### Supplied material
....

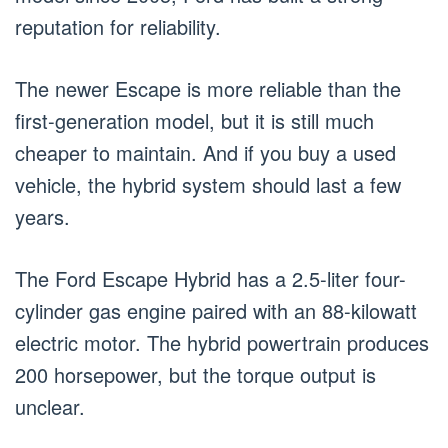
reputation for reliability.
The newer Escape is more reliable than the
first-generation model, but it is still much
cheaper to maintain. And if you buy a used
vehicle, the hybrid system should last a few
years.
The Ford Escape Hybrid has a 2.5-liter four-
cylinder gas engine paired with an 88-kilowatt
electric motor. The hybrid powertrain produces
200 horsepower, but the torque output is
unclear.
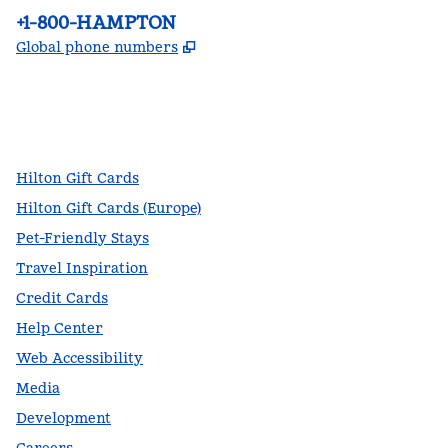
Phone:
+1-800-HAMPTON
,
Opens new tab
Global phone numbers
facebook
x
instagram
,
Opens new tab
,
Opens new tab
,
Opens new tab
Hilton Gift Cards
Hilton Gift Cards (Europe)
Pet-Friendly Stays
Travel Inspiration
Credit Cards
Help Center
Web Accessibility
Media
Development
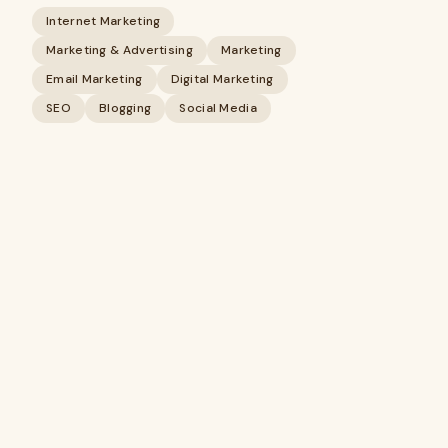
Internet Marketing
Marketing & Advertising
Marketing
Email Marketing
Digital Marketing
SEO
Blogging
Social Media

....

### Exercise
Leave out the images and write out the listing above exactly.

### Task result
reputation for reliability.
The newer Escape is more reliable than the
first-generation model, but it is still much
cheaper to maintain. And if you buy a used
vehicle, the hybrid system should last a few
years.
The Ford Escape Hybrid has a 2.5-liter four-
cylinder gas engine paired with an 88-kilowatt
electric motor. The hybrid powertrain produces
200 horsepower, but the torque output is
unclear.
Phone:
+1-800-HAMPTON
,
Opens new tab
Global phone numbers
facebook
x
instagram
,
Opens new tab
,
Opens new tab
,
Opens new tab
Hilton Gift Cards
Hilton Gift Cards (Europe)
Pet-Friendly Stays
Travel Inspiration
Credit Cards
Help Center
Web Accessibility
Media
Development
Internet Marketing
Marketing & Advertising
Marketing
Email Marketing
Digital Marketing
SEO
Blogging
Social Media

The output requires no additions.